CAF : Le Secrétaire général, Veron Mosengo-Omba sur le point de départ ?
Selon AfricaSoccer.com, Veron Mosengo-Omba devrait quitter ses fonctions de secrétaire général de la Confédération africaine de football lors de la réunion du Comité exécutif prévue au Caire. Une information qui pour l’heure n’est pas officielle.
Cette décision intervient dans un contexte de pressions croissantes liées à son maintien en poste au-delà de l’âge réglementaire, suscitant des critiques internes et mettant en lumière des fragilités dans la gouvernance de l’institution. Au cœur de la controverse figure le règlement 130 de la CAF, qui fixe l’âge de départ à la retraite à 63 ans, avec une prolongation maximale de trois ans.

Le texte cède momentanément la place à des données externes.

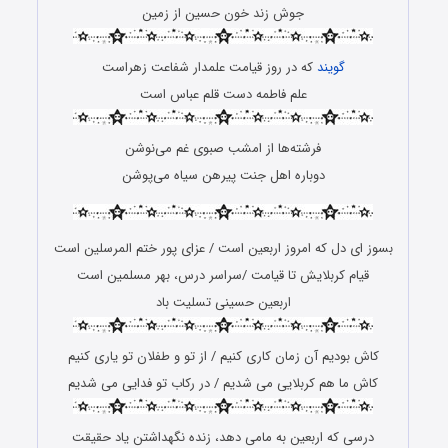
جوش زند خون حسین از زمین
گویند
که در روز قیامت علمدار شفاعت زهراست
علم فاطمه دست قلم عباس است
فرشته‌ها از امشب صبوی غم می‌نوشن
دوباره اهل جنت پیرهن سیاه می‌پوشن
بسوز ای دل که امروز اربعین است / عزای پور ختم المرسلین است
قیام کربلایش تا قیامت /سراسر درس، بهر مسلمین است
اربعین حسینی تسلیت باد
کاش بودیم آن زمان کاری کنیم / از تو و طفلان تو یاری کنیم
کاش ما هم کربلایی می شدیم / در رکاب تو فدایی می شدیم
درسی که اربعین به مامی دهد، زنده نگهداشتن یاد حقیقت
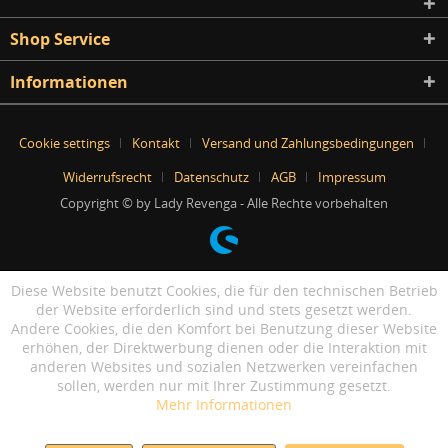
Shop Service
Informationen
Cookie settings
Kontakt
Versand und Zahlungsbedingungen
Widerrufsrecht
Datenschutz
AGB
Impressum
Copyright © by Lady Revenga - Alle Rechte vorbehalten
Diese Website benutzt Cookies, die für den technischen Betrieb
der Website erforderlich sind und stets gesetzt werden.
Andere Cookies, die den Komfort bei Benutzung dieser Website
erhöhen, der Direktwerbung dienen oder die Interaktion mit
anderen Websites und sozialen Netzwerken vereinfachen
sollen, werden nur mit Ihrer Zustimmung gesetzt.
Mehr Informationen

Nommé en 2021 à 61 ans, Mosengo-Omba a bénéficié d’une extension accordée par le président Patrice Motsepe, arrivée à échéance en octobre 2025. Son maintien au-delà de cette période a été perçu par plusieurs observateurs comme une entorse aux règles internes, alimentant un débat sur la conformité juridique des décisions prises durant cette phase.
Face à la montée des tensions, des membres du Comité exécutif envisageaient une procédure d’éviction. Selon des sources proches du dossier, rapporte toujours AfricaSoccer.com, le secrétaire général sortant aurait choisi de partir volontairement afin d’éviter une confrontation publique dans un climat jugé « toxique ». Cette sortie intervient alors qu’aucun successeur n’a été officiellement désigné, créant une incertitude immédiate dans la gestion administrative de la CAF.
Au-delà des considérations internes, cette situation soulève des enjeux économiques importants. La stabilité de la gouvernance est un facteur clé pour la crédibilité de la CAF auprès de ses partenaires, sponsors et diffuseurs.Des incertitudes sur la légalité de certaines décisions pourraient fragiliser des contrats commerciaux ou institutionnels, dans un secteur où la sécurité juridique est essentielle pour attirer des investissements.
Le dossier met en évidence des tensions plus profondes au sein de l’instance dirigeante du football africain. Le rôle des organes de contrôle, notamment les comités d’audit et de gouvernance, est questionné, tandis que le silence de la FIFA alimente les spéculations. La proximité supposée entre Mosengo-Omba et le président de la FIFA, Gianni Infantino, a également été évoquée par certains observateurs pour expliquer la durée de son maintien en fonction.